# Does Stim support classical-bit controlled gates?

Does Stim support classical-bit controlled gates?

I want to apply a gate based on a certain measurement outcome, e.g. do Z^a on qubit B, where a is the measurement outcome (0 or 1) of qubit A. That is, we do nothing if we measure a '0' on qubit A, and we apply a Z gate on qubit B if we measure a '1' on qubit A.

This kind of classical-bit controlled gate is very useful in many schemes such as lattice surgery and teleportation. So I want to know how to implement this kind of gate in Stim. I checked it here Gates supported by Stim, and it seems Stim doesn't include it directly. So it seems we have to use tricks like if else to implement it.

So how could I implement this kind of gate by Stim?

You can classically control X, Y, or Z gates by specifying a measurement result as the control of CX, CY, or CZ. In circuit files this looks like CX rec[-2] 3. In python it looks like circuit.append("CX", [stim.target_rec(-2), 3]).

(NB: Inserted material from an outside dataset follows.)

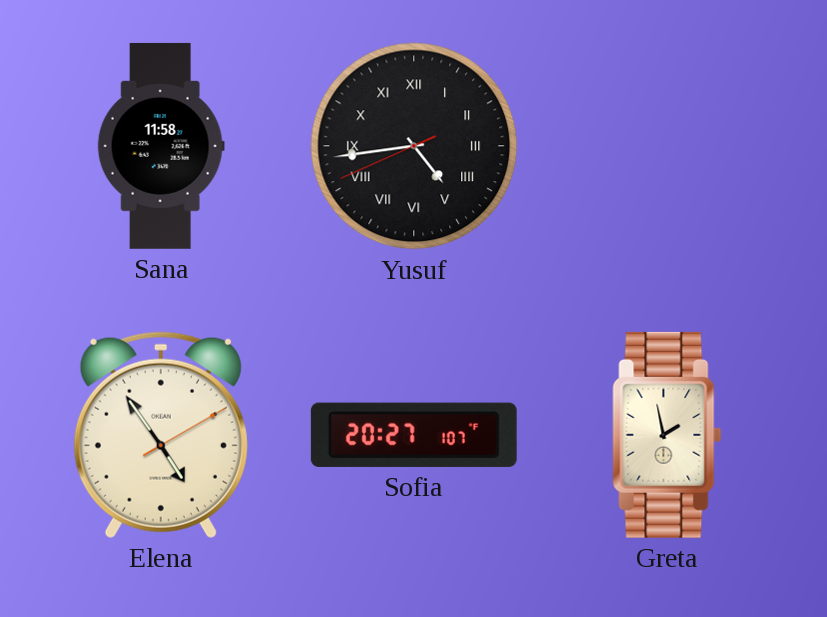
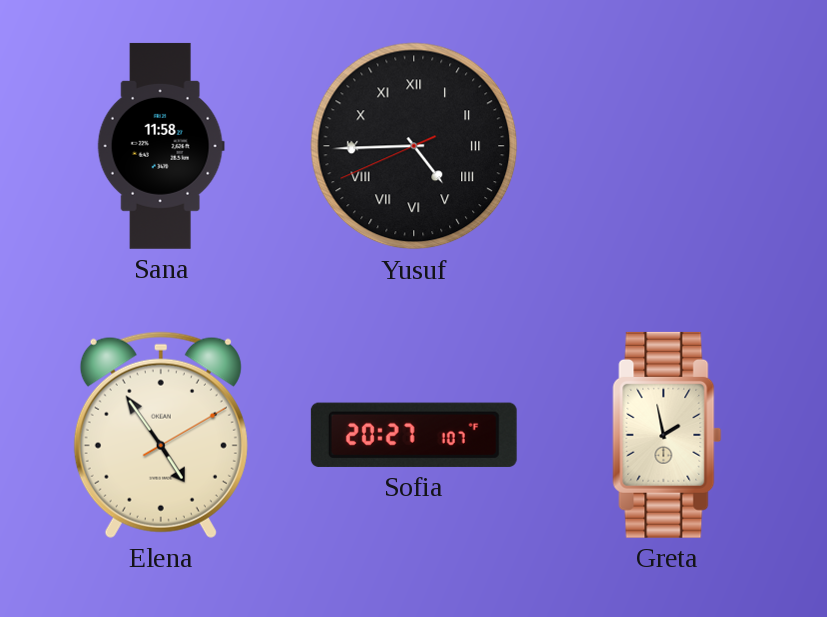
Yusuf: 4:43 -> 4:44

For example, here is a teleportation circuit:

# Create entanglement between Alice and Bob
H 1
CX 1 9

# Alice prepares a state to send
H 0
S 0

# Alice does a Bell basis measurement
CX 0 1
H 0
M 0 1

# Alice communicates the bits to Bob, who performs the corrections
CZ rec[-2] 9
CX rec[-1] 9

# Bob now has the qubit that Alice prepared
# Bob reverses Alice's preparations to check the qubit's state
S_DAG 9
H 9
M 9
DETECTOR rec[-1]

Output from stim.Circuit(...).diagram('timeline-svg'):

Stim circuits only allow Pauli gates to be classically controlled, because classically controlling other gates breaks the algorithmic trick Stim uses to sample thousands of times faster after an initial reference sample is acquired.

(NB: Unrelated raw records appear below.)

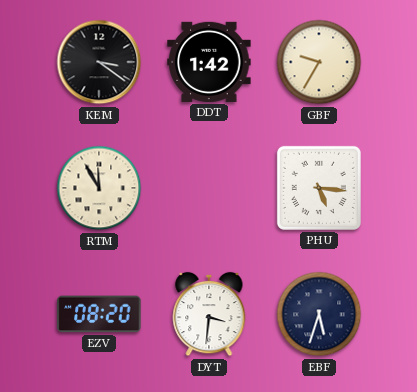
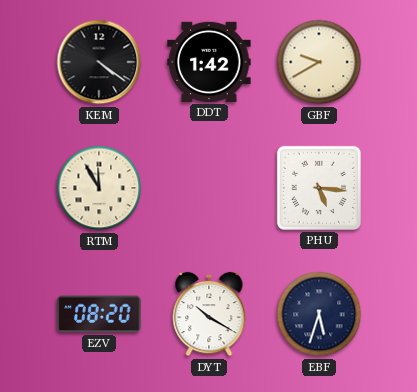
KEM: 3:21 -> 4:21
GBF: 9:35 -> 9:40
DYT: 3:31 -> 10:20
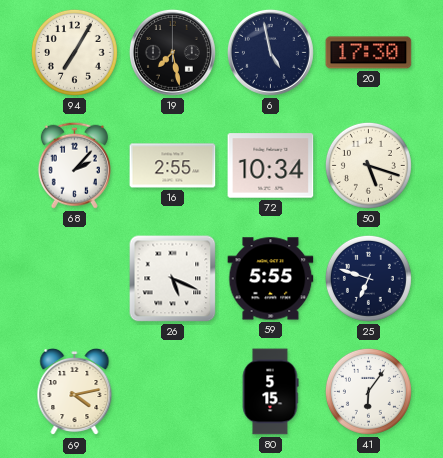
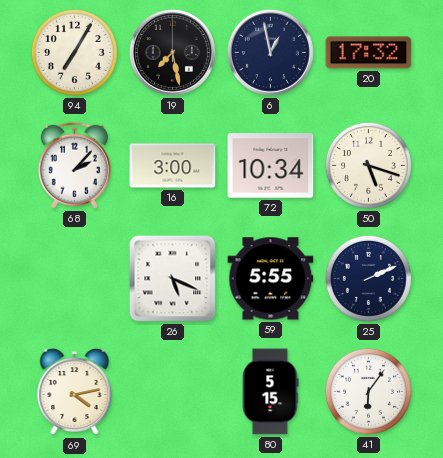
6: 4:58 -> 12:58
20: 17:30 -> 17:32
16: 2:55 -> 3:00
25: 6:48 -> 2:11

This kind of classical-bit controlled gate is very useful in many schemes such as lattice surgery and teleportation.

Fun fact: Pauli gate feedback in stabilizer circuits is so well behaved that it can be automatically removed. The method stim.Circuit.with_inlined_feedback takes a circuit with feedback and returns a circuit with no feedback, which has exactly equivalent error correction structure (the detectors and observables cover the same circuit locations, by folding feedback into the list of measurements they depend upon). This lets you write QEC circuits as if feedback was available, and then derive an equivalent circuit that can run on hardware that has no feedback. Try it on the teleportation circuit.

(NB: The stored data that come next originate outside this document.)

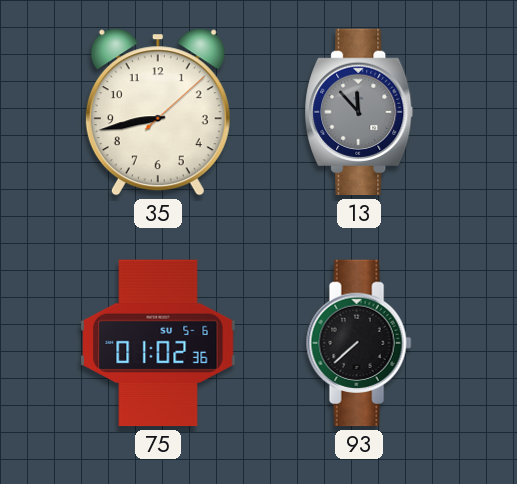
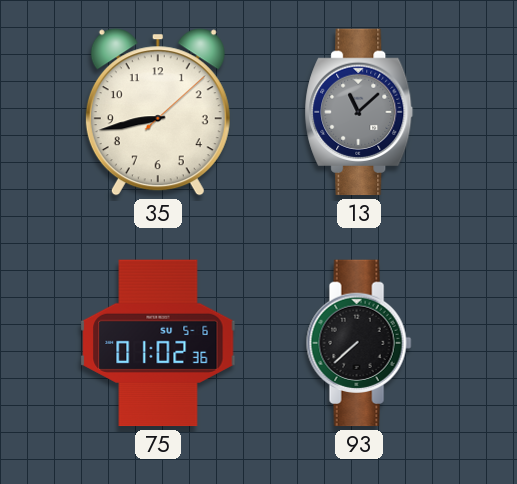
13: 11:53 -> 11:08
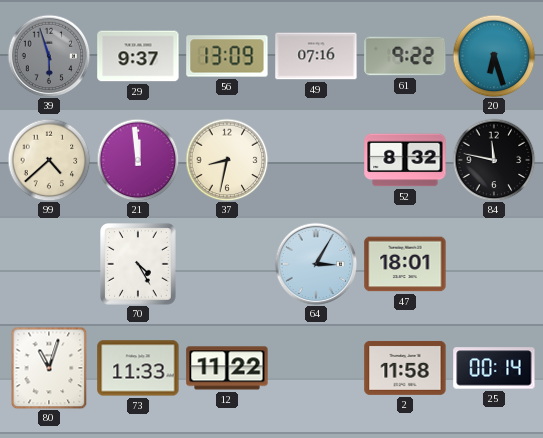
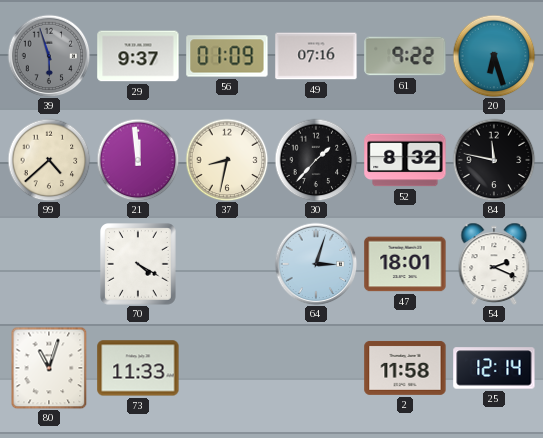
56: 13:09 -> 01:09
30: none -> 1:37
70: 4:25 -> 4:20
64: 3:05 -> 3:03
54: none -> 2:19
12: 11:22 -> none
25: 00:14 -> 12:14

Although feedback is a useful shorthand when defining behavior, it is almost never actually required. In fact, many many constructions become much easier to grok if you start just ignoring feedback and Paulis altogether knowing they can be solved later. This is one of the key features that makes the stabilizer ZX calculus such a useful tool for understanding things like lattice surgery.